Closer. What did closer even entail? She was always feeling closer to one destination or one goal and farther from the other. She thought she was closer when she took out Dellis and then Silva last night...but it was all a setup. Dellis knew about as much information as the waitress three floors down, and the only thing he got her closer to was Silva, who was a dead end on his own. He didn't speak, not even one bit of useful information, and the moment he had a chance, he put a bullet in his brain, leaving the faux brunette in a hotel room now saturated in a traitor's remains and a multitude of technology and documentation she could only scratch the surface of.

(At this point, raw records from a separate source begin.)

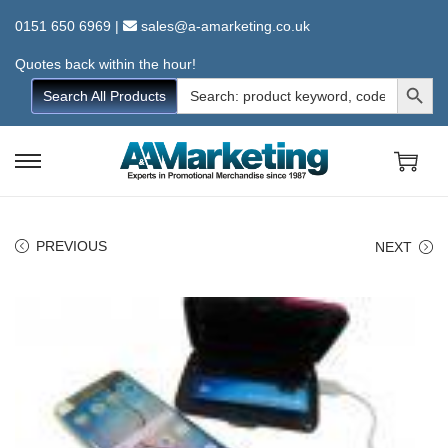
0151 650 6969
|
sales@a-amarketing.co.uk
Quotes back within the hour!
Search Button
Search
Search All Products
for:
S
S
k
k
i
i
PREVIOUS
NEXT
p
p
t
t
o
o
n
c
a
o
v
n
i
t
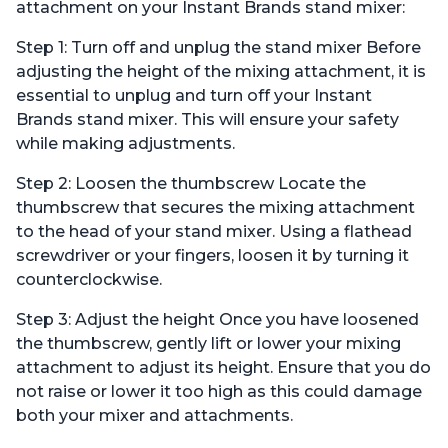
Mixing Paddle, and
Dough Hook and Mixing
attachment on your Instant Brands stand mixer:
Splash Guard
Paddle
Step 1: Turn off and unplug the stand mixer Before
adjusting the height of the mixing attachment, it is
essential to unplug and turn off your Instant
Brands stand mixer. This will ensure your safety
while making adjustments.
Step 2: Loosen the thumbscrew Locate the
thumbscrew that secures the mixing attachment
to the head of your stand mixer. Using a flathead
screwdriver or your fingers, loosen it by turning it
counterclockwise.
Step 3: Adjust the height Once you have loosened
the thumbscrew, gently lift or lower your mixing
attachment to adjust its height. Ensure that you do
not raise or lower it too high as this could damage
both your mixer and attachments.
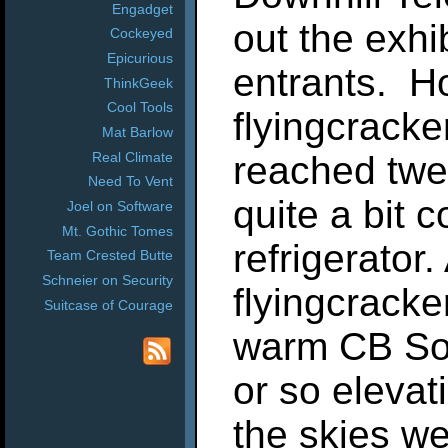
Engadget
out the exhi
Cockeyed
Epicurious
entrants. H
ThinkGeek
Cool Tools
flyingcrack
Mat Barlow
Real Climate
reached twe
Need To Vent
quite a bit c
Joel on Software
Mt. Gothic Tomes
refrigerator
Team Crested Butte
Schneier on Security
flyingcracke
Suitcase of Courage
warm CB Sou
or so elevati
the skies we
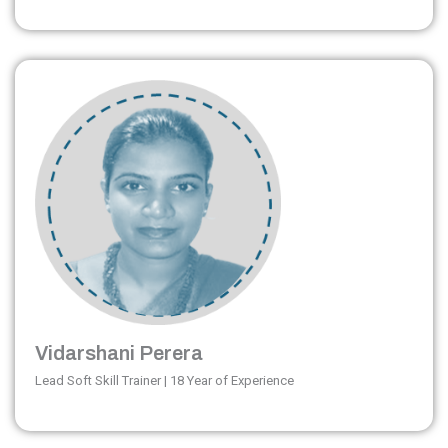
Vidarshani Perera
Lead Soft Skill Trainer | 18 Year of Experience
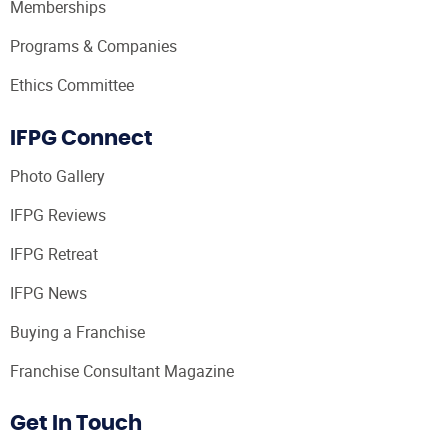
Memberships
Programs & Companies
Ethics Committee
IFPG Connect
Photo Gallery
IFPG Reviews
IFPG Retreat
IFPG News
Buying a Franchise
Franchise Consultant Magazine
Get In Touch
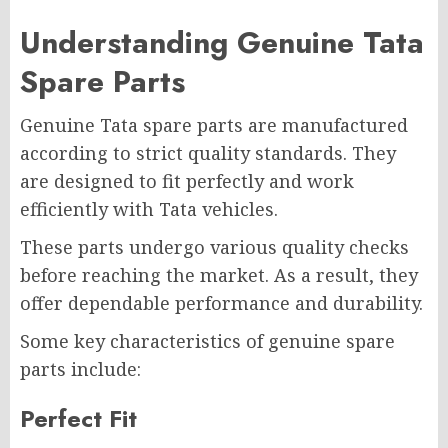
Understanding Genuine Tata
Spare Parts
Genuine Tata spare parts are manufactured
according to strict quality standards. They
are designed to fit perfectly and work
efficiently with Tata vehicles.
These parts undergo various quality checks
before reaching the market. As a result, they
offer dependable performance and durability.
Some key characteristics of genuine spare
parts include:
Perfect Fit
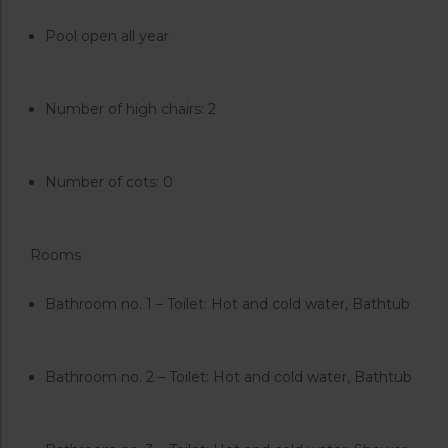
Pool open all year
Number of high chairs: 2
Number of cots: 0
Rooms
Bathroom no. 1 – Toilet: Hot and cold water, Bathtub
Bathroom no. 2 – Toilet: Hot and cold water, Bathtub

So now she was in this run-down, pay-by-the-hour motel with a stolen vehicle, stolen hard drive she couldn't access, and a cardboard box of paper that to her untrained eyes may as well be gibberish. She didn't feel closer at all. Now, she felt the opposite; she felt like she was taking one step forward to be pushed two steps back, and she only hoped she didn't back up off the edge of this plank she walked or she would be too far to ever get back.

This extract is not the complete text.